:: THE INPUT ::

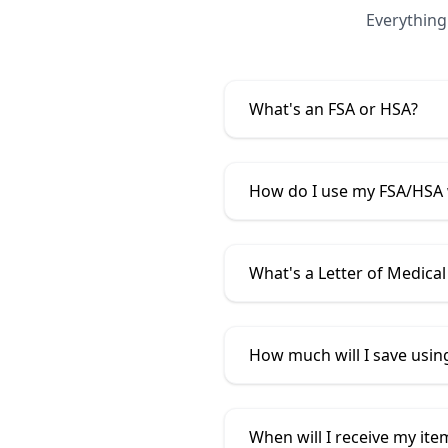
Everything
What's an FSA or HSA?
How do I use my FSA/HSA
What's a Letter of Medical
How much will I save usi
When will I receive my ite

:::

Reprint exactly, and only, the lines running from the one containing "How much will I save usi" through the last line of the listing above.

[WRITTEN ANSWER]:
How much will I save usi
When will I receive my ite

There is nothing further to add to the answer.